Ultimately, in silico data is based on a prediction of the properties of compounds, whereas wet-lab data is obtained from making and testing the properties of the compounds. Therefore, wet-lab data might inherently be considered more credible than in silico data by the EPO. Whilst this does not mean that in silico data can never be useful, it does mean that the safest approach would be for applicants to avoid relying solely on in silico data, where possible.

When is data required before the EPO?

Applicants should aim to include as much data as possible in the original filing. It will sometimes be possible for applicants/patentees to rely on post-published data at the EPO, at least in the context of inventive step. However, the circumstances under which post-published data may be relied on are still being clarified by the Boards of Appeal of the EPO following the recent G2/21 Enlarged Board of Appeal (EBA) decision.

It is interesting to note that the questions referred to the EBA in G2/21 referred generally to “evidence, such as experimental data”. Therefore, the EBA’s decision in G2/21 would appear to apply to all types of post-published evidence, including post-published in silico data. The EBA decision confirms that post-published evidence may be used to prove a technical effect relied upon for acknowledgement of an inventive step, and states that:

“A patent applicant or proprietor may rely upon a technical effect for inventive step if the skilled person, having the common general knowledge in mind, and based on the application as originally filed, would derive said effect as being encompassed by the technical teaching and embodied by the same originally disclosed invention”.

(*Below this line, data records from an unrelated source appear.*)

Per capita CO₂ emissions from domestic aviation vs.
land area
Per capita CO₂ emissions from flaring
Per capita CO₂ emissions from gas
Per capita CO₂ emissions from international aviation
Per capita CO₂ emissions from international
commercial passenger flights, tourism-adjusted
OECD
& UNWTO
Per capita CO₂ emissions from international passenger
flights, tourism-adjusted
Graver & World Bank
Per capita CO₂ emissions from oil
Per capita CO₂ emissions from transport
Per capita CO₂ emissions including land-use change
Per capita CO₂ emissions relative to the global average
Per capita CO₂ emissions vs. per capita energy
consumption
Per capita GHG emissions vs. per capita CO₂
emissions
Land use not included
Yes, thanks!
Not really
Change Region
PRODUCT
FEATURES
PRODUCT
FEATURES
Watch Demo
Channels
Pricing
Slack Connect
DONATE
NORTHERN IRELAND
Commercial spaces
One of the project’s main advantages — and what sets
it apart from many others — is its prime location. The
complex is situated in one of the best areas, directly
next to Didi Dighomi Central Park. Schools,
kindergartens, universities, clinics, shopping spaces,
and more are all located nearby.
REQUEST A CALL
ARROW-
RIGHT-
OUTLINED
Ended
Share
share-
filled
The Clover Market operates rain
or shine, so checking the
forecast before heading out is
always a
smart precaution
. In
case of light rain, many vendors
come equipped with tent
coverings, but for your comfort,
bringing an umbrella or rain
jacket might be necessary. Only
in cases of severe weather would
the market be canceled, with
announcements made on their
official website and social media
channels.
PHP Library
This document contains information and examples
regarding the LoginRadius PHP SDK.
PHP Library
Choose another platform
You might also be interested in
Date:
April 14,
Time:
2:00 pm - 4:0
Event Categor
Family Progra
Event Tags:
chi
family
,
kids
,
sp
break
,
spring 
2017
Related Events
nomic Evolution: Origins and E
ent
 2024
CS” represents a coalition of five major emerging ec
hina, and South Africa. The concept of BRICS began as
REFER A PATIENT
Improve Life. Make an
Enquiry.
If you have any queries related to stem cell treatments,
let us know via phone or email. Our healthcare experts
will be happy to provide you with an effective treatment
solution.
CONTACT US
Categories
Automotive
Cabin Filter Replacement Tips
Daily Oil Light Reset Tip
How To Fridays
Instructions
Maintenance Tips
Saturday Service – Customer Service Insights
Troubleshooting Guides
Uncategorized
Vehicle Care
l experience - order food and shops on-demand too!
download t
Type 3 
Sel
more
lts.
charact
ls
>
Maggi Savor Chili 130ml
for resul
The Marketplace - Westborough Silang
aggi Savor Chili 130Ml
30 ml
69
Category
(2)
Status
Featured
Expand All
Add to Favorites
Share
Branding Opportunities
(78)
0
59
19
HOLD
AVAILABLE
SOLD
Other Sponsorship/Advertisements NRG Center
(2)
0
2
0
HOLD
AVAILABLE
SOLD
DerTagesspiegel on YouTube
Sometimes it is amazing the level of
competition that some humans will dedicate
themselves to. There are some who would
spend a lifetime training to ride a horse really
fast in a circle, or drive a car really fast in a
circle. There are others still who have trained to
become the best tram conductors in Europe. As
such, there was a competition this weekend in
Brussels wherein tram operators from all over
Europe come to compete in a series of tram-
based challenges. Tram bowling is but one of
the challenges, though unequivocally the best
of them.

There is no concrete guidance about what information might be required in the original application to ensure that a technical effect meets the requirement of being “derived as being encompassed by the technical teaching and embodied by the same originally disclosed invention”, although case law is already starting to develop in this area as Board of Appeal decisions start to apply the G2/21 tests. The uncertainty regarding the situations in which post-published evidence can be relied upon is another reason why it would be safest for applicants to include as much data as possible, including some wet-lab data, in their original filings.


The EPO’s approach to assessing sufficiency and inventive step continues to push applicants towards a later filing date, so that they can include as much supporting data as possible in the original application.

If in silico data is readily available to applicants (e.g., as part of their drug-discovery pipeline, or because it can be readily generated), applicants should consider incorporating this data into their original application.  For example, a pragmatic approach for applicants striving for an early filing date might be to include wet-lab data for at least a subset of the invention (e.g., to show a technical effect achieved for lead compounds within a broad Markush formula), and to also include in silico data showing that the technical effect is also achieved across a broader scope of the formulae. We have seen successful instances of this approach at the EPO.

However, the probative value of the in silico data will depend on the specific facts, such as the level of detail given in the application as filed regarding the computer model(s) used, and the credibility of the simulation. In view of this uncertainty, applicants should continue to strive to include the same level and quality of in vitro and/or in vivo supporting data in the application as filed that would be expected for inventions that were not made using computer modelling techniques.

The use of AI and computer models in drug discovery is an area of IP that is likely to continue rapidly changing, and we should get more guidance from the EPO as the case law in this area develops.